Artículos literarios

          Una gran parte de su producción periodística está destinada a comentar las publicaciones literarias y los acontecimientos teatrales y operísticos que se estrenan en Madrid. Inicia sus críticas literarias defendiendo los principios neoclásicos y las comedias de Moratín. Más tarde, sin rechazar el teatro moratiniano, se muestra partidario de adecuar la literatura al espíritu de la época, que es el espíritu romántico. Le entusiasma El trovador, de García Gutiérrez, y Los amantes de Teruel, de Hartzenbusch. Su propia obra teatral Macías, con su exaltación de la pasión amorosa, viene a ser un precedente de los dramas románticos posteriores.

          Larra nunca dejó de considerar que el arte debería ser útil, buscar la verdad y el progreso. La libertad y la verdad deberán ser los pilares en los que se sustente la literatura de la época:

          «Libertad en literatura, como en las artes, como en la industria, como en el comercio, como en la conciencia. He aquí la divisa de la época, he aquí la nuestra, he aquí la medida con que mediremos; en nuestros juicios críticos preguntaremos a un libro: ¿nos enseñas algo?, ¿nos eres la expresión del progreso humano?, ¿nos eres útil? –Pues eres bueno.

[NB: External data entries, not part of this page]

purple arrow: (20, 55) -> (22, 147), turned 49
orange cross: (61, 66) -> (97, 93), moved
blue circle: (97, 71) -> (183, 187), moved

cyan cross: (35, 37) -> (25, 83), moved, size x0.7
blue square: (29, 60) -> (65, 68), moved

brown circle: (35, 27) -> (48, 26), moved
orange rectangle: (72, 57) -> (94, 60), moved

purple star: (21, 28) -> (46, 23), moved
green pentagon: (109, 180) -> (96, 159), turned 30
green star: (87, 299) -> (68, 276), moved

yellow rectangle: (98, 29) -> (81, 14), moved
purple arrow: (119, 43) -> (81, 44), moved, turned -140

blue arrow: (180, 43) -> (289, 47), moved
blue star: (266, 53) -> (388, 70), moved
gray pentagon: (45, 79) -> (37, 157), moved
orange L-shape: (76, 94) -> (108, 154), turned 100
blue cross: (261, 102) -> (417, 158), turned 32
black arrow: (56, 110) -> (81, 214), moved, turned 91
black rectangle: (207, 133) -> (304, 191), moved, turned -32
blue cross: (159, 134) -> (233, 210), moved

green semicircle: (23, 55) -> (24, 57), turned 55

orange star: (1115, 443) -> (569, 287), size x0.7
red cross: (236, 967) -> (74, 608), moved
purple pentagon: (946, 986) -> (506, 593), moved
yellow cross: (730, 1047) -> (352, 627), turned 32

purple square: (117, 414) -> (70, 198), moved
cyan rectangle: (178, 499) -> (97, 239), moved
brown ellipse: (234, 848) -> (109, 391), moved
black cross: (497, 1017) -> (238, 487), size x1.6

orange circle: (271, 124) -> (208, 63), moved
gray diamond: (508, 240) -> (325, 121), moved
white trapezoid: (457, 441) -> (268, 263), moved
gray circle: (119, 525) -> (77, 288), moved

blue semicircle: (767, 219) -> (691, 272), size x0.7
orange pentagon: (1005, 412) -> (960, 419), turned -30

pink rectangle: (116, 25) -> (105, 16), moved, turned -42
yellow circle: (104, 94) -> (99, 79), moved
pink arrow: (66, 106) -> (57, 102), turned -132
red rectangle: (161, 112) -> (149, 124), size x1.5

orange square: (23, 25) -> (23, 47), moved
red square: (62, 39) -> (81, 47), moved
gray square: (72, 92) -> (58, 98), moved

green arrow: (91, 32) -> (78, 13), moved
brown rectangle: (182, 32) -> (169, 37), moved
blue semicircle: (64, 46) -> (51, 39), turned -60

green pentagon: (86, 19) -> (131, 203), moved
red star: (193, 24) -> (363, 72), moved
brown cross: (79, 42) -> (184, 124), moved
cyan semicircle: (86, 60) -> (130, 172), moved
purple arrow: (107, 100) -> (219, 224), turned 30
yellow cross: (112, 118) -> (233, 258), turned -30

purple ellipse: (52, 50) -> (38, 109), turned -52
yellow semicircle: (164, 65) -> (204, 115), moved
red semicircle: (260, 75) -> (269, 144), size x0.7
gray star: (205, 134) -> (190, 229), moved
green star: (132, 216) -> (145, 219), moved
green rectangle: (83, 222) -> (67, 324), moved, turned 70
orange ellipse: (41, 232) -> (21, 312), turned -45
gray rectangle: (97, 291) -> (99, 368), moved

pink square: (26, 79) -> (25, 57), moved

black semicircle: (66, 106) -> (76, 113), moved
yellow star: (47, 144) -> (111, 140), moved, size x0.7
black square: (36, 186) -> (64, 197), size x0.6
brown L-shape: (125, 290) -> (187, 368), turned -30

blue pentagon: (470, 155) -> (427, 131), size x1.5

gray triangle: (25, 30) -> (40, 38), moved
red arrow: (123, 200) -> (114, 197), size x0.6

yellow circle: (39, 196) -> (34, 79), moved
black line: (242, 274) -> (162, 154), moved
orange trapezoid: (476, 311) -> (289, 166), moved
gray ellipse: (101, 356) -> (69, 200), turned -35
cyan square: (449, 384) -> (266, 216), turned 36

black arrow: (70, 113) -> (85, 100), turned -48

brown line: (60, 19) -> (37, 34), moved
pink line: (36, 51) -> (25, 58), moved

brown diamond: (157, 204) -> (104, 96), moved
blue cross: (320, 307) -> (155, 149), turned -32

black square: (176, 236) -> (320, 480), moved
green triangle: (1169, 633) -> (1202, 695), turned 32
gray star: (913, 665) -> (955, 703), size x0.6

No reconocemos magisterio lite­rario en ningún país; menos en ningún hombre, menos en ninguna época, porque el gusto es relativo: no recono­cemos una escuela exclusivamente buena, porque no hay ninguna absolutamente mala. (Literatura, 18 de enero de 1836).

Artículos políticos

          Después de la muerte de Fernando VII (1833), con la Regencia de la Reina María Cristina, vuelven del exilio los liberales, que habían defendido la Constitución de 1812, y se abre un periodo de expectativas que pronto desilusionan por su moderación. El escritor Martínez de la Rosa, nombrado Presidente del Gobierno, es el artífice de un remedo de Constitución, el Estatuto Real, que no reconoce la soberanía popular ni las libertades básicas que los liberales reclamaban. Al mismo tiempo estalla la guerra carlista, que se prolonga hasta 1839. En torno al pretendiente, don Carlos, se agrupan las fuerzas absolutistas y el clero.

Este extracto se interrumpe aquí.